═════ EXERCISE MATERIALS
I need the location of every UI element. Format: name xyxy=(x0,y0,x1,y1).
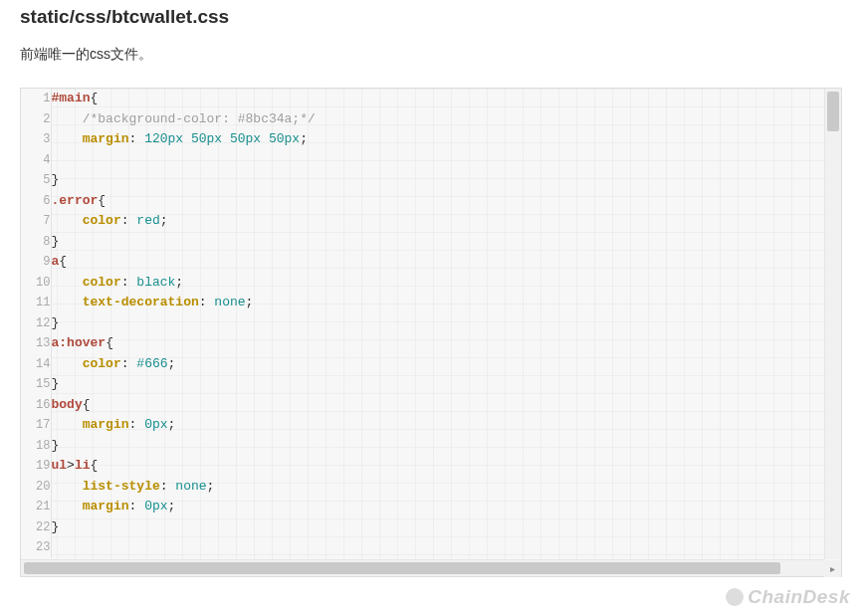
line-number: 16 xyxy=(21,395,51,416)
code-table: 1#main{2 /*background-color: #8bc34a;*/3… xyxy=(21,89,864,558)
line-number: 15 xyxy=(21,374,51,395)
code-content xyxy=(51,537,864,558)
line-number: 19 xyxy=(21,456,51,477)
code-block: 1#main{2 /*background-color: #8bc34a;*/3… xyxy=(20,88,842,577)
code-content: margin: 0px; xyxy=(51,497,864,517)
line-number: 22 xyxy=(21,517,51,538)
line-number: 21 xyxy=(21,497,51,517)
line-number: 18 xyxy=(21,436,51,457)
code-line: 7 color: red; xyxy=(21,211,864,232)
line-number: 14 xyxy=(21,354,51,375)
code-line: 23 xyxy=(21,537,864,558)
code-line: 15} xyxy=(21,374,864,395)
code-line: 14 color: #666; xyxy=(21,354,864,375)
code-line: 11 text-decoration: none; xyxy=(21,293,864,313)
code-content: margin: 0px; xyxy=(51,415,864,436)
code-line: 10 color: black; xyxy=(21,273,864,294)
code-line: 8} xyxy=(21,232,864,253)
code-line: 6.error{ xyxy=(21,191,864,212)
code-content: color: red; xyxy=(51,211,864,232)
line-number: 9 xyxy=(21,252,51,273)
code-line: 18} xyxy=(21,436,864,457)
watermark-icon xyxy=(726,588,744,606)
code-line: 19ul>li{ xyxy=(21,456,864,477)
horizontal-scrollbar[interactable]: ▸ xyxy=(21,559,824,576)
code-line: 12} xyxy=(21,313,864,334)
code-content: } xyxy=(51,313,864,334)
line-number: 12 xyxy=(21,313,51,334)
code-content: ul>li{ xyxy=(51,456,864,477)
line-number: 8 xyxy=(21,232,51,253)
code-line: 9a{ xyxy=(21,252,864,273)
code-content: a{ xyxy=(51,252,864,273)
line-number: 10 xyxy=(21,273,51,294)
code-line: 20 list-style: none; xyxy=(21,477,864,498)
code-line: 17 margin: 0px; xyxy=(21,415,864,436)
code-line: 3 margin: 120px 50px 50px 50px; xyxy=(21,129,864,150)
code-line: 5} xyxy=(21,170,864,191)
code-line: 21 margin: 0px; xyxy=(21,497,864,517)
code-content: color: black; xyxy=(51,273,864,294)
code-content: } xyxy=(51,232,864,253)
code-content: } xyxy=(51,436,864,457)
line-number: 7 xyxy=(21,211,51,232)
scrollbar-right-arrow-icon[interactable]: ▸ xyxy=(824,560,841,577)
code-content: list-style: none; xyxy=(51,477,864,498)
line-number: 6 xyxy=(21,191,51,212)
code-content: } xyxy=(51,374,864,395)
code-content: #main{ xyxy=(51,89,864,109)
vertical-scrollbar[interactable] xyxy=(824,89,841,559)
code-content: text-decoration: none; xyxy=(51,293,864,313)
watermark-text: ChainDesk xyxy=(748,586,850,608)
line-number: 1 xyxy=(21,89,51,109)
page-title: static/css/btcwallet.css xyxy=(20,6,844,28)
code-line: 13a:hover{ xyxy=(21,333,864,354)
vertical-scrollbar-thumb[interactable] xyxy=(827,92,839,131)
line-number: 13 xyxy=(21,333,51,354)
horizontal-scrollbar-thumb[interactable] xyxy=(24,562,780,574)
code-line: 16body{ xyxy=(21,395,864,416)
line-number: 23 xyxy=(21,537,51,558)
code-content: } xyxy=(51,170,864,191)
line-number: 11 xyxy=(21,293,51,313)
code-line: 22} xyxy=(21,517,864,538)
code-line: 4 xyxy=(21,150,864,171)
code-content: .error{ xyxy=(51,191,864,212)
code-content: /*background-color: #8bc34a;*/ xyxy=(51,109,864,130)
line-number: 5 xyxy=(21,170,51,191)
line-number: 3 xyxy=(21,129,51,150)
line-number: 2 xyxy=(21,109,51,130)
code-content: } xyxy=(51,517,864,538)
watermark: ChainDesk xyxy=(726,586,850,608)
code-content: margin: 120px 50px 50px 50px; xyxy=(51,129,864,150)
code-content xyxy=(51,150,864,171)
line-number: 4 xyxy=(21,150,51,171)
line-number: 17 xyxy=(21,415,51,436)
code-line: 2 /*background-color: #8bc34a;*/ xyxy=(21,109,864,130)
code-content: a:hover{ xyxy=(51,333,864,354)
page-description: 前端唯一的css文件。 xyxy=(20,46,844,64)
code-content: body{ xyxy=(51,395,864,416)
code-content: color: #666; xyxy=(51,354,864,375)
code-line: 1#main{ xyxy=(21,89,864,109)
line-number: 20 xyxy=(21,477,51,498)
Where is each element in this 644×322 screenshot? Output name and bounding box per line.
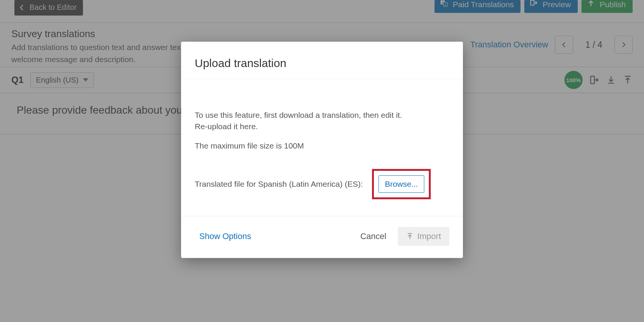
upload-translation-modal: Upload translation To use this feature, …: [181, 42, 463, 258]
modal-overlay: Upload translation To use this feature, …: [0, 0, 644, 322]
modal-instruction-2: Re-upload it here.: [195, 121, 449, 132]
import-button: Import: [398, 227, 449, 246]
browse-button[interactable]: Browse...: [378, 175, 425, 193]
file-upload-row: Translated file for Spanish (Latin Ameri…: [195, 169, 449, 199]
modal-title: Upload translation: [181, 42, 463, 79]
browse-highlight: Browse...: [372, 169, 431, 199]
cancel-button[interactable]: Cancel: [360, 231, 386, 241]
modal-body: To use this feature, first download a tr…: [181, 79, 463, 216]
modal-max-size: The maximum file size is 100M: [195, 140, 449, 152]
upload-icon: [406, 233, 414, 240]
file-label: Translated file for Spanish (Latin Ameri…: [195, 178, 363, 190]
show-options-link[interactable]: Show Options: [199, 231, 251, 241]
modal-instruction-1: To use this feature, first download a tr…: [195, 109, 449, 121]
import-label: Import: [417, 231, 441, 241]
modal-footer: Show Options Cancel Import: [181, 216, 463, 258]
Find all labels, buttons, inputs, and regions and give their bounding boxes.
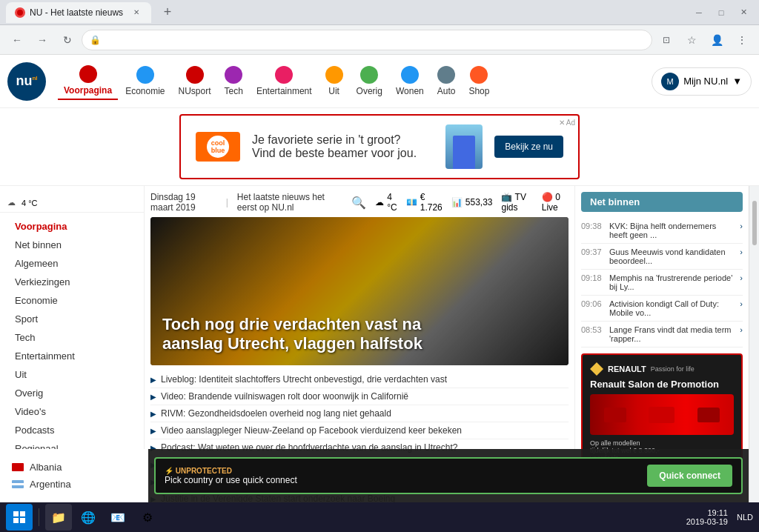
forward-button[interactable]: →: [31, 29, 53, 51]
country-list: Albania Argentina: [0, 449, 148, 502]
nav-auto[interactable]: Auto: [431, 63, 462, 99]
taskbar-app1[interactable]: 📧: [105, 504, 131, 531]
svg-rect-3: [13, 518, 19, 523]
new-tab-button[interactable]: +: [157, 2, 178, 23]
sidebar-uit[interactable]: Uit: [0, 365, 144, 384]
sidebar-entertainment[interactable]: Entertainment: [0, 347, 144, 365]
sidebar-verkiezingen[interactable]: Verkiezingen: [0, 273, 144, 291]
sidebar-economie[interactable]: Economie: [0, 291, 144, 310]
account-icon[interactable]: 👤: [706, 29, 728, 51]
minimize-button[interactable]: ─: [689, 3, 709, 22]
ad-close-button[interactable]: ✕ Ad: [559, 119, 575, 127]
ad-cta-button[interactable]: Bekijk ze nu: [494, 136, 563, 158]
ad-inner[interactable]: coolblue Je favoriete serie in 't groot?…: [179, 114, 580, 179]
title-bar: NU - Het laatste nieuws het eer... ✕ + ─…: [0, 0, 759, 25]
sidebar-tech[interactable]: Tech: [0, 328, 144, 347]
svg-rect-2: [20, 511, 25, 516]
ticker-item-3[interactable]: 09:18 Memphis na 'frustrerende periode' …: [581, 270, 743, 296]
ticker-item-1[interactable]: 09:38 KVK: Bijna helft ondernemers heeft…: [581, 218, 743, 244]
info-bar: ☁ 4 °C: [0, 193, 144, 213]
main-area: nunl Voorpagina Economie NUsport Tech: [0, 55, 759, 532]
ticker-item-2[interactable]: 09:37 Guus Meeuwis vond kandidaten beoor…: [581, 244, 743, 270]
nav-tech[interactable]: Tech: [219, 63, 249, 99]
vpn-overlay: Albania Argentina ⚡ UNPROTECTED Pick cou…: [0, 449, 749, 502]
ad-banner: coolblue Je favoriete serie in 't groot?…: [0, 108, 759, 186]
site-nav: nunl Voorpagina Economie NUsport Tech: [0, 55, 759, 108]
news-item-3[interactable]: ▶ RIVM: Gezondheidsdoelen overheid nog l…: [150, 405, 569, 422]
sidebar-podcasts[interactable]: Podcasts: [0, 421, 144, 439]
nav-shop[interactable]: Shop: [463, 63, 495, 99]
search-icon[interactable]: 🔍: [351, 196, 366, 210]
news-item-2[interactable]: ▶ Video: Brandende vuilniswagen rolt doo…: [150, 388, 569, 405]
back-button[interactable]: ←: [6, 29, 28, 51]
country-albania[interactable]: Albania: [12, 459, 136, 476]
url-input[interactable]: https://www.nu.nl: [105, 34, 644, 45]
ad-logo: coolblue: [196, 132, 240, 162]
svg-rect-1: [13, 511, 19, 516]
close-button[interactable]: ✕: [734, 3, 753, 22]
vpn-status-box: ⚡ UNPROTECTED Pick country or use quick …: [154, 457, 743, 494]
quick-connect-button[interactable]: Quick connect: [647, 465, 732, 487]
nav-wonen[interactable]: Wonen: [390, 63, 430, 99]
renault-title: Renault Salon de Promotion: [590, 379, 734, 390]
taskbar-locale: NLD: [737, 513, 753, 522]
site-logo[interactable]: nunl: [7, 62, 46, 101]
sidebar-sport[interactable]: Sport: [0, 310, 144, 328]
euro-widget[interactable]: 💶 € 1.726: [406, 192, 443, 213]
browser-tab[interactable]: NU - Het laatste nieuws het eer... ✕: [6, 2, 151, 23]
news-item-4[interactable]: ▶ Video aanslagpleger Nieuw-Zeeland op F…: [150, 422, 569, 439]
nav-overig[interactable]: Overig: [351, 63, 388, 99]
address-bar[interactable]: 🔒 https://www.nu.nl: [82, 30, 652, 50]
sidebar-overig[interactable]: Overig: [0, 384, 144, 402]
cast-icon[interactable]: ⊡: [655, 29, 677, 51]
weather-widget[interactable]: ☁ 4 °C: [375, 192, 397, 213]
vpn-pick-country-text: Pick country or use quick connect: [165, 475, 640, 485]
nav-uit[interactable]: Uit: [319, 63, 349, 99]
country-argentina[interactable]: Argentina: [12, 476, 136, 493]
nav-economie[interactable]: Economie: [119, 63, 170, 99]
news-item-1[interactable]: ▶ Liveblog: Identiteit slachtoffers Utre…: [150, 371, 569, 388]
hero-text: Toch nog drie verdachten vast na aanslag…: [162, 315, 429, 353]
scrollbar-thumb[interactable]: [752, 201, 757, 245]
taskbar-clock: 19:11 2019-03-19: [686, 508, 728, 526]
taskbar-explorer[interactable]: 📁: [45, 504, 72, 531]
sidebar-voorpagina[interactable]: Voorpagina: [0, 217, 144, 236]
taskbar: 📁 🌐 📧 ⚙ 19:11 2019-03-19 NLD: [0, 502, 759, 532]
nav-voorpagina[interactable]: Voorpagina: [58, 62, 118, 100]
live-widget[interactable]: 🔴 0 Live: [542, 192, 569, 213]
taskbar-separator: [39, 508, 39, 526]
nav-bar: ← → ↻ 🔒 https://www.nu.nl ⊡ ☆ 👤 ⋮: [0, 25, 759, 55]
maximize-button[interactable]: □: [712, 3, 731, 22]
page-header: Dinsdag 19 maart 2019 | Het laatste nieu…: [150, 192, 569, 213]
hero-image[interactable]: Toch nog drie verdachten vast na aanslag…: [150, 217, 569, 365]
taskbar-chrome[interactable]: 🌐: [75, 504, 102, 531]
argentina-flag: [12, 480, 24, 488]
sidebar-net-binnen[interactable]: Net binnen: [0, 236, 144, 254]
site-nav-links: Voorpagina Economie NUsport Tech Enterta…: [58, 62, 652, 100]
nav-icons: ⊡ ☆ 👤 ⋮: [655, 29, 753, 51]
tv-guide-widget[interactable]: 📺 TV gids: [501, 192, 532, 213]
start-button[interactable]: [6, 504, 33, 531]
taskbar-app2[interactable]: ⚙: [134, 504, 161, 531]
renault-diamond-icon: [590, 362, 603, 376]
tab-close-button[interactable]: ✕: [130, 7, 142, 19]
nav-entertainment[interactable]: Entertainment: [251, 63, 318, 99]
window-controls: ─ □ ✕: [689, 3, 753, 22]
bookmark-icon[interactable]: ☆: [680, 29, 703, 51]
ticker-item-4[interactable]: 09:06 Activision kondigt Call of Duty: M…: [581, 296, 743, 322]
tab-favicon: [15, 7, 25, 18]
nav-nusport[interactable]: NUsport: [173, 63, 217, 99]
visitors-widget[interactable]: 📊 553,33: [451, 197, 493, 207]
scrollbar[interactable]: [749, 186, 759, 532]
svg-point-0: [17, 10, 23, 16]
refresh-button[interactable]: ↻: [56, 29, 79, 51]
ticker-item-5[interactable]: 08:53 Lange Frans vindt dat media term '…: [581, 322, 743, 348]
ad-text: Je favoriete serie in 't groot? Vind de …: [252, 133, 434, 160]
vpn-unprotected-label: ⚡ UNPROTECTED: [165, 467, 640, 475]
secure-icon: 🔒: [90, 35, 101, 45]
renault-cars: [590, 394, 734, 435]
sidebar-videos[interactable]: Video's: [0, 402, 144, 421]
mijn-nu-button[interactable]: M Mijn NU.nl ▼: [652, 67, 752, 96]
menu-icon[interactable]: ⋮: [731, 29, 753, 51]
sidebar-algemeen[interactable]: Algemeen: [0, 254, 144, 273]
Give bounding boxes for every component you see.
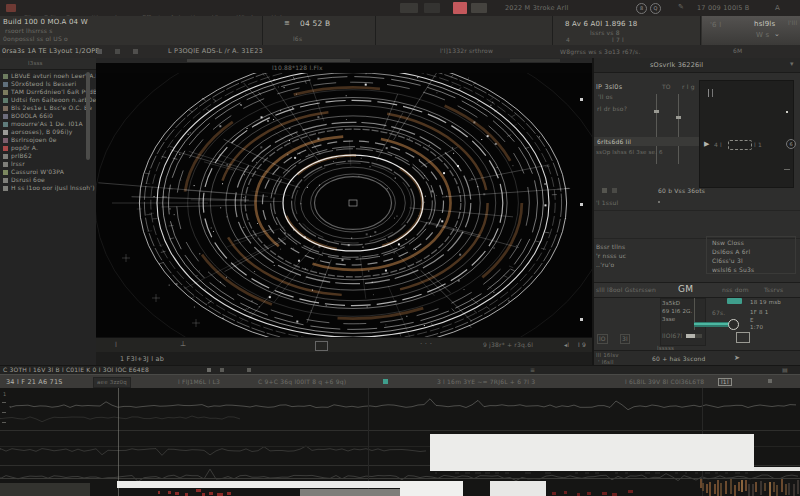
list-item[interactable]: Cassuroi W'03PA [0, 168, 96, 176]
slider-handle[interactable] [676, 116, 681, 119]
list-item[interactable]: lrssr [0, 160, 96, 168]
slider-track[interactable] [678, 94, 679, 164]
keyframe-mark [485, 472, 490, 474]
list-item[interactable]: LBVuE avturi noeh LeerVA.I6 [0, 72, 96, 80]
panel-tab-title[interactable]: sOsvrlk 36226il [650, 62, 703, 69]
list-item[interactable]: Udtsi fon 6aiteoon n.arb0e A [0, 96, 96, 104]
texture-streak [702, 483, 704, 491]
col-header-2[interactable]: C 9+C 36q l00lT 8 q +6 9q) [258, 379, 346, 385]
mini-icon-1[interactable]: lO [597, 334, 608, 344]
pen-icon[interactable]: ✎ [678, 4, 684, 11]
small-icon[interactable] [768, 379, 772, 383]
panel-menu-icon[interactable]: ▾ [790, 61, 794, 68]
keyframe-mark [735, 472, 740, 474]
list-item[interactable]: aorsoses), B 096i)y [0, 128, 96, 136]
list-item[interactable]: S0rx6teod ls Besseri [0, 80, 96, 88]
option-label: Cl6ss'u 3l [712, 258, 743, 264]
dashed-selector[interactable] [728, 140, 752, 150]
pointer-icon[interactable]: ➤ [734, 355, 740, 362]
grid-line [368, 388, 369, 496]
layer-bar[interactable] [490, 481, 546, 496]
record-button[interactable] [453, 2, 467, 14]
list-item[interactable]: Bls 2es1e L Bsc'e O.C. Be [0, 104, 96, 112]
outline-box[interactable] [736, 332, 750, 343]
small-icon[interactable] [220, 368, 224, 372]
small-icon[interactable] [247, 368, 251, 372]
group-gm-label: GM [678, 285, 693, 294]
timeline-tab-label[interactable]: C 3OTH l 16V 3l B l C01lE K 0 l 3Ol lOC … [3, 367, 149, 373]
list-item[interactable]: moourre'As 1 De. I01A [0, 120, 96, 128]
prev-frame-icon[interactable]: ◂l [564, 342, 569, 348]
layer-bar[interactable] [400, 481, 463, 496]
texture-streak [730, 479, 732, 494]
list-item[interactable]: pop0r A. [0, 144, 96, 152]
playhead[interactable] [118, 388, 119, 496]
toolbar-button[interactable] [424, 3, 440, 13]
circle-badge[interactable]: 6 [786, 139, 796, 149]
segment-icon[interactable]: ≡ [284, 20, 290, 27]
selected-property-row[interactable]: 6rlts6d6 lil [594, 137, 699, 146]
texture-streak [714, 484, 716, 494]
search-circle-icon[interactable]: Q [650, 3, 661, 14]
timeline-tracks[interactable]: 1 [0, 388, 800, 496]
search-box[interactable]: aee 3zz0q [93, 377, 131, 388]
aa-circle-icon[interactable]: 8 [636, 3, 647, 14]
keyframe-mark [615, 472, 618, 474]
workspace-label[interactable]: 0rsa3s 1A TE L3yout 1/2OPE [2, 48, 100, 55]
selected-property-label: 6rlts6d6 lil [597, 139, 631, 145]
grid-icon[interactable]: l 9 [578, 342, 586, 348]
segment-value[interactable]: 04 52 B [300, 20, 330, 28]
group-header-row: slll l8ool Gstsrssen GM nss dom Tssrvs [594, 282, 800, 298]
viewer-scrollbar[interactable] [187, 59, 350, 62]
col-header-1[interactable]: l FlJ1M6L l L3 [178, 379, 220, 385]
media-label: hsl9ls [754, 21, 775, 28]
frame-box[interactable]: l1l [718, 378, 732, 386]
progress-knob[interactable] [728, 319, 739, 330]
gray-bar[interactable] [300, 489, 400, 496]
panel-list-icon[interactable]: ▤ [782, 367, 788, 373]
toggle-icon[interactable] [602, 188, 607, 193]
col-header-4[interactable]: l 6L8lL 39V 8l C0l36L6T8 [625, 379, 704, 385]
small-icon[interactable] [133, 49, 138, 54]
list-item[interactable]: TAM Dsrr6dnieo'l 6aR PvdB s [0, 88, 96, 96]
list-item[interactable]: BO0OLA 66i0 [0, 112, 96, 120]
list-item[interactable]: H ss l1oo oor iJusl lnssoh') Jsroo [0, 184, 96, 192]
list-item[interactable]: Dsrusi 6oe [0, 176, 96, 184]
texture-streak [785, 484, 787, 495]
small-icon[interactable] [115, 49, 120, 54]
texture-streak [793, 484, 795, 496]
list-item-label: S0rx6teod ls Besseri [11, 81, 76, 87]
marker: ≡ [530, 367, 535, 373]
col-header-3[interactable]: 3 l 16m 3YE ~= 7RJ6L + 6 7l 3 [437, 379, 535, 385]
axis-icon[interactable]: ⊥ [180, 341, 186, 348]
texture-streak [734, 485, 736, 496]
toolbar-button[interactable] [471, 3, 487, 13]
app-window: FileEditCompositionLayerEffectAnimationV… [0, 0, 800, 496]
dropdown-caret-icon[interactable]: ⌄ [774, 31, 780, 38]
list-item-label: aorsoses), B 096i)y [11, 129, 73, 135]
col-label-b: r l g [682, 84, 695, 90]
small-icon[interactable] [207, 368, 211, 372]
list-item-label: Dsrusi 6oe [11, 177, 45, 183]
keyframe-mark [525, 472, 531, 474]
layer-bar[interactable] [117, 481, 402, 488]
mini-icon-2[interactable]: 3l [620, 334, 630, 344]
view-options-icon[interactable] [315, 341, 328, 351]
layer-bar[interactable] [754, 467, 800, 471]
layer-color-swatch [3, 122, 8, 127]
layer-color-swatch [3, 98, 8, 103]
scrollbar[interactable] [86, 72, 90, 160]
layer-bar[interactable] [430, 434, 754, 471]
small-icon[interactable] [97, 49, 102, 54]
cursor-icon[interactable]: ▶ [704, 141, 710, 148]
list-item[interactable]: prlB62 [0, 152, 96, 160]
slider-handle[interactable] [654, 110, 659, 113]
timecode[interactable]: 34 l F 21 A6 71S [6, 379, 63, 386]
list-item[interactable]: Bsrlrsojoen 0e [0, 136, 96, 144]
toolbar-button[interactable] [400, 3, 418, 13]
comp-tab-label[interactable]: 1 F3l+3J l ab [120, 356, 164, 363]
teal-progress-bar[interactable] [694, 322, 732, 327]
e2-label: 67s. [712, 310, 725, 316]
search-placeholder: aee 3zz0q [97, 380, 127, 386]
toggle-icon[interactable] [612, 188, 617, 193]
══════════
#### [TO DO]
What is the number of lines in the data that hold the word "header"? Reply with that number and nothing else.

#### [TASK RESULT]
6